YOUR TASK
With the pictures removed, set down all of the entries below exactly.

═══ INFORMATION ═══

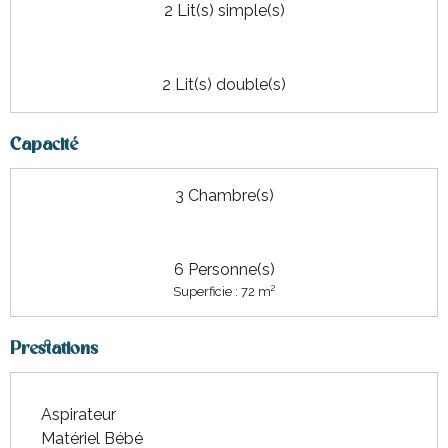
2 Lit(s) simple(s)
2 Lit(s) double(s)
Capacité
3 Chambre(s)
6 Personne(s)
2
Superficie : 72 m
Prestations
Aspirateur
Matériel Bébé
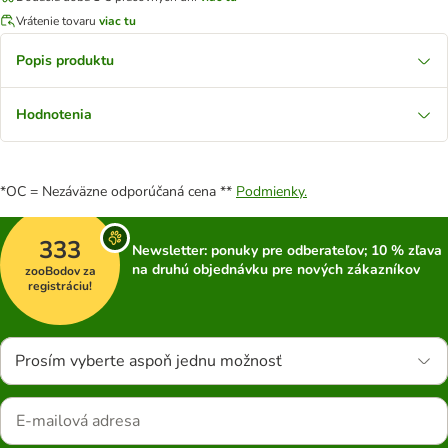
Vrátenie tovaru
viac tu
Popis produktu
Hodnotenia
*OC = Nezáväzne odporúčaná cena **
Podmienky.
333
Newsletter: ponuky pre odberateľov; 10 % zľava
na druhú objednávku pre nových zákazníkov
zooBodov za
registráciu!
Prosím vyberte aspoň jednu možnosť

═══

SOLUTION TO THIS EXERCISE
2 Lit(s) simple(s)
2 Lit(s) double(s)
Capacité
3 Chambre(s)
6 Personne(s)
2
Superficie : 72 m
Prestations
Aspirateur
Matériel Bébé
Vrátenie tovaru
viac tu
Popis produktu
Hodnotenia
*OC = Nezáväzne odporúčaná cena **
Podmienky.
333
Newsletter: ponuky pre odberateľov; 10 % zľava
na druhú objednávku pre nových zákazníkov
zooBodov za
registráciu!
Prosím vyberte aspoň jednu možnosť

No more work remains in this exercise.